He is on a work visa in UAE. 

We ask his company if we can talk to him but they said this is the police matter and cannot talk to him until the judge (court) make the decision. But the chances are he has to pay fine, maybe jail and then deportation. 

We ask his company we can come to U.A.E and the guy advised once the court will make his decision then you can meet him so it's a good idea if you come here after a court hearing. 

Can anyone help me what should we do? what could be the worst circumstances in that situation. 

I would be highly thankful for the help or suggestion because our whole family is in North America. 

Thank you


----------



## Chocoholic (Oct 29, 2012)

Well firstly it depends what was in his system. As the penalties for alcohol and drugs vary. Was anyone else hurt in the accident? That will also play a part.

Usually there's jail time, fines and loss of drivers license.

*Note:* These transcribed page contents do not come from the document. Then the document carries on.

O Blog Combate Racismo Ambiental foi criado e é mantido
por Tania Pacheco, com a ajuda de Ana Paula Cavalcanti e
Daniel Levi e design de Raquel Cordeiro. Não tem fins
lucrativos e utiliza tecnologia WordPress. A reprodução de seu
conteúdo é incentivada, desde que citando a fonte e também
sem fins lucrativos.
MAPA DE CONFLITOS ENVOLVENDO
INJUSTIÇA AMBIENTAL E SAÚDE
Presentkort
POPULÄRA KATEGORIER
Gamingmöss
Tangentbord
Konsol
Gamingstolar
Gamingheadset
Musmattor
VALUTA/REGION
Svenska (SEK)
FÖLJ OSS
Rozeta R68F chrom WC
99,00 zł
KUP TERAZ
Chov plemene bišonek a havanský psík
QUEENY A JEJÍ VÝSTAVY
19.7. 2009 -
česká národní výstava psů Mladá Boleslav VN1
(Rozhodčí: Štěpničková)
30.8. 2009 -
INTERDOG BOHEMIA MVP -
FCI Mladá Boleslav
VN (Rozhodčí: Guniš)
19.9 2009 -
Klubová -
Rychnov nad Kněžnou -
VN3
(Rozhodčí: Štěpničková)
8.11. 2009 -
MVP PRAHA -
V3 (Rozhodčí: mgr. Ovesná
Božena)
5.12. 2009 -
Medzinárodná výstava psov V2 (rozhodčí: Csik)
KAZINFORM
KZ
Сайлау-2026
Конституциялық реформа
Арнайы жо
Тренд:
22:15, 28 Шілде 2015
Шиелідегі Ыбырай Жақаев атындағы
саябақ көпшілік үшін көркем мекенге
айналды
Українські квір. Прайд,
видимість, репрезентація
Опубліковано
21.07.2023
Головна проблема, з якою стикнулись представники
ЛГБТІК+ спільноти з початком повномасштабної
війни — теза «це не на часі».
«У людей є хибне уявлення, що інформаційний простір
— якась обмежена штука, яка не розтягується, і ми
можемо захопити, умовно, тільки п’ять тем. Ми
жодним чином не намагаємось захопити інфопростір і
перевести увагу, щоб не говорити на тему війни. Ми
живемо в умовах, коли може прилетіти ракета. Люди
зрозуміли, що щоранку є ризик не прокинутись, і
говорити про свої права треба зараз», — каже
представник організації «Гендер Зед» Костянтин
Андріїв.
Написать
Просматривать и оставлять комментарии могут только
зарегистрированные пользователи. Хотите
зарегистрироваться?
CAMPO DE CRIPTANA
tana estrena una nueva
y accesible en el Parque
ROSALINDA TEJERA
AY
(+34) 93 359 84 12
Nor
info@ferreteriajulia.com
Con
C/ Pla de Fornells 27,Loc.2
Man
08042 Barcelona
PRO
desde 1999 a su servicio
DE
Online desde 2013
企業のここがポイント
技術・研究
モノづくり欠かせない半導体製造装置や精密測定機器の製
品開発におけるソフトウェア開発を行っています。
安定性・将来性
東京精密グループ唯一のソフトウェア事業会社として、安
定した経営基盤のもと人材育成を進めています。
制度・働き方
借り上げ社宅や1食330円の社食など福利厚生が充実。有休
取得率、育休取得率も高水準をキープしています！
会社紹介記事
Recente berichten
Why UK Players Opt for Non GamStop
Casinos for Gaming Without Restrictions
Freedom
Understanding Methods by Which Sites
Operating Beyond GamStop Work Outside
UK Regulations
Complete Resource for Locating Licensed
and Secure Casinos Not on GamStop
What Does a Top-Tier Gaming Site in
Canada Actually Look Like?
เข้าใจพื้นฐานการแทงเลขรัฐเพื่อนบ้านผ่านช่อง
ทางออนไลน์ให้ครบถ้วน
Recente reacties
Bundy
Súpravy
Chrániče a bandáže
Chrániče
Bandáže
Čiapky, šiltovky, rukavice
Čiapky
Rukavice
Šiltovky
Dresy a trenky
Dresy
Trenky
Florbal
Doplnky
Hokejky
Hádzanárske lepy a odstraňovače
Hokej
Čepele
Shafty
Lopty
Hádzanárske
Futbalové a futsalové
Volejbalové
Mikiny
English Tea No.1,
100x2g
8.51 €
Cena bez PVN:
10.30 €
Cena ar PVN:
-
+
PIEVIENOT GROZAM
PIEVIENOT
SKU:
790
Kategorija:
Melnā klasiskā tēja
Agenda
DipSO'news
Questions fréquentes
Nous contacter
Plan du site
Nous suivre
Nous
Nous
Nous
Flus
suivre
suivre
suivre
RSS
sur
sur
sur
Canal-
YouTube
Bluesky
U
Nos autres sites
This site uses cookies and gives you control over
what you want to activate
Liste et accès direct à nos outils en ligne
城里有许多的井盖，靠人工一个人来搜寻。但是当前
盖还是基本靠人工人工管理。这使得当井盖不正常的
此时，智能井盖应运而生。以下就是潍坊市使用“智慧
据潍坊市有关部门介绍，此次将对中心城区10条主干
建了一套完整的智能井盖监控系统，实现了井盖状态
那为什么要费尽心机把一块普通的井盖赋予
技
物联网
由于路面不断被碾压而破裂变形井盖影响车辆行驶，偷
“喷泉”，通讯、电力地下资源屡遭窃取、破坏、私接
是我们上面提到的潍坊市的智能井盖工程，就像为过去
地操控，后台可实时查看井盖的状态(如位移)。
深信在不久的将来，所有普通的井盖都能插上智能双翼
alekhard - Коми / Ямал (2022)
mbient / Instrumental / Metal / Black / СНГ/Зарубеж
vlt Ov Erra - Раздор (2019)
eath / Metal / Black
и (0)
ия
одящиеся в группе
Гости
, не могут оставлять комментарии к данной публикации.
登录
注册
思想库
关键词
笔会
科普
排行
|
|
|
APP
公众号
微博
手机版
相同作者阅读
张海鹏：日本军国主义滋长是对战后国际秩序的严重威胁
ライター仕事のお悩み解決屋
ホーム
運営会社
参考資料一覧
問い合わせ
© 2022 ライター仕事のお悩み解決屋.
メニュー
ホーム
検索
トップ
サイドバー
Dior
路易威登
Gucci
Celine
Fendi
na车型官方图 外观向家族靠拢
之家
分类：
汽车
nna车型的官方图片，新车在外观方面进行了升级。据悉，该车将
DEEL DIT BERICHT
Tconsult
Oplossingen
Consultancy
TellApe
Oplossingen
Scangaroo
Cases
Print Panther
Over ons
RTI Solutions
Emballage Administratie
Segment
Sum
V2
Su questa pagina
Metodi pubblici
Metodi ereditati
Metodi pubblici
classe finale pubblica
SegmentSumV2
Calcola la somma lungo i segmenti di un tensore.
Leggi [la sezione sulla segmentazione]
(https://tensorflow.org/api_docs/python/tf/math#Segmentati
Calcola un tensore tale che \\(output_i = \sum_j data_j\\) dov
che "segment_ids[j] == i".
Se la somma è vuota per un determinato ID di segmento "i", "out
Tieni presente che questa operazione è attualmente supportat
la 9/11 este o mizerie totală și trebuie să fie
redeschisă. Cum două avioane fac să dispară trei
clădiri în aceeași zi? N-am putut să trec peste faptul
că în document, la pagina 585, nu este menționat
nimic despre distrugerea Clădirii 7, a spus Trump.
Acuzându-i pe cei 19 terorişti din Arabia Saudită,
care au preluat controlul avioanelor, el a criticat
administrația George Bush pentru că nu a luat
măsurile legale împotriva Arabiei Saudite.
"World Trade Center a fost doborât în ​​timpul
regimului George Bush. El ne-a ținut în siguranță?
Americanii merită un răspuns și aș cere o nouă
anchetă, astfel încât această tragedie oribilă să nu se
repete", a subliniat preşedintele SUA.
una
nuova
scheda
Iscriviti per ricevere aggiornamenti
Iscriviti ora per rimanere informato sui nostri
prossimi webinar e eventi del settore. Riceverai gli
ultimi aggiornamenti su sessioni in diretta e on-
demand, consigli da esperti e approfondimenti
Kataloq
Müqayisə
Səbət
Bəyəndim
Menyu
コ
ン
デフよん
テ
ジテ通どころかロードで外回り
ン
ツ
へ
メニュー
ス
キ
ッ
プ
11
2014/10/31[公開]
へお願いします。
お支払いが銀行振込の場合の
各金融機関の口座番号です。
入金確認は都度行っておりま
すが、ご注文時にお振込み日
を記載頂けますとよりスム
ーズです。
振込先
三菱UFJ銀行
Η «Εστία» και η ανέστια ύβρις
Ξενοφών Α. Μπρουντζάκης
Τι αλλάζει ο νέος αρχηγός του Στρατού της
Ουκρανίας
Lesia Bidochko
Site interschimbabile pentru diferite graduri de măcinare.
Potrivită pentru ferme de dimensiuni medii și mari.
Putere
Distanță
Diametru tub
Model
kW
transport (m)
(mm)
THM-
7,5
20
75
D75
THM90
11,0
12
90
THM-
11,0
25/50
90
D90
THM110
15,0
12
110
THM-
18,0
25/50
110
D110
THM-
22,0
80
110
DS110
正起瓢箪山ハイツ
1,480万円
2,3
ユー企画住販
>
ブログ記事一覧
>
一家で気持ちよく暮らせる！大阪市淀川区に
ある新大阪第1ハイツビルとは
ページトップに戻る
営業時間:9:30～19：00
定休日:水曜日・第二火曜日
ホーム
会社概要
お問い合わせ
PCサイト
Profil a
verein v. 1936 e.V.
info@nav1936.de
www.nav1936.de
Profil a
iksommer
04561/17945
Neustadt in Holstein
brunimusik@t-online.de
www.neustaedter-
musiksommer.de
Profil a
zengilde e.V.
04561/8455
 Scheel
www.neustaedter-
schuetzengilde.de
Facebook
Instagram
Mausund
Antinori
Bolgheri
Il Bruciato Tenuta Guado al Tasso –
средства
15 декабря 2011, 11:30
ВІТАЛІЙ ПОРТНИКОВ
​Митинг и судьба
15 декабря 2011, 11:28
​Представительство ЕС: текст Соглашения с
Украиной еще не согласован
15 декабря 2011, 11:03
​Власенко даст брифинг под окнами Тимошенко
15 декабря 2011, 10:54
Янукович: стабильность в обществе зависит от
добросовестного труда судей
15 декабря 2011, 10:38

With alcohol the fines can range from 5,000-20,000 dhs and jail time varies. If he's being held, by the time it gets to court, they could just say time served, but it can be anywhere from 30 days to six months and loss of license - not necessarily deportation.

Now if it's drugs - the jail time for drug taking/possession is usually four years, followed by deportation.

If he's being held at a police station, you should absolutely be able to visit and speak to him - I wouldn't see any reason why not and find that very odd indeed.

He's going to need an Arabic speaking lawyer. Do NOT let him sign anything in Arabic, without having it translated first and a lawyer present.

At the end of the day, it's going to depend who is sitting in the judges chair on the day, what mood they're in and if they decide to make an example of him.

Also to add, does he have an alcohol license? If he was drinking and doesn't have one, then that's also going to cause him problems. Drinking without a license in the UAE is illegal and carries penalties on it's own.


----------



## demo555 (Mar 11, 2018)

Chocoholic said:


> Well firstly it depends what was in his system. As the penalties for alcohol and drugs vary. Was anyone else hurt in the accident? That will also play a part.
> 
> Usually there's jail time, fines and loss of drivers license.
> 
> ...


Thank you for the reply. 

I have been told by his company that he was under the influence of drug but he hit the public property. we are still not able to contact him/talk with him because we have no idea where is he right now and a company is not providing any information. the company told me that he will get maximum of 6 months jail and deportation under that situation. 

My whole family is in North America and I tried to call Abu Dhabi police and no one is giving me any information may be because of a language barrier. 

Do you think it's a good idea to get a lawyer? 

Any advice what should we do? 

Thank you again,


----------



## Chocoholic (Oct 29, 2012)

Please don't just take the company's word for it. You need to actually speak to someone dealing with the case, which is why you need an Arabic speaking go-between i.e. a lawyer.

As I said, they could get him to sign anything in Arabic - it's happened before. He needs everything to be translated to him to understand exactly what is going on.


----------



## XDoodlebugger (Jan 24, 2012)

I was involved with a recent incident where a relative was detained at the Abu Dhabi airport then transferred to this Abu Dhabi police station:

Criminal Investigation Department
Address: Shakhbout Bin Sultan St - Abu Dhabi
Phone: 02 512 7777

I understand this is the main station that most get transferred to. 

They would not let me speak with her for 36 hours until the case was moved to a judge/prosecutor, as that was happening they let her call me and she told me there was a AED500 fine that need paid then they let her go.

I was also involved with another incident where they have taken a friends passport for over 6 months while an investigation was taking place even though there was no evidence of any wrongdoing by her. Lawyers were no help until the case is moved to the public prosecutor but she was not detained.

My point being it is not unusual for you to not be able to speak with a person under investigation until it goes to the prosecutor, there were women confined with my relative for a week that had not yet been to that step. In my opinion you need either a lawyer or "connected" Arabic speaking friend involved to see what is going on to help when it gets to the prosecutor phase.


----------



## XDoodlebugger (Jan 24, 2012)

Also, unfortunately. You will be asked to sign a statement in Arabic before going to the prosecutor so that opportunity might be past.


----------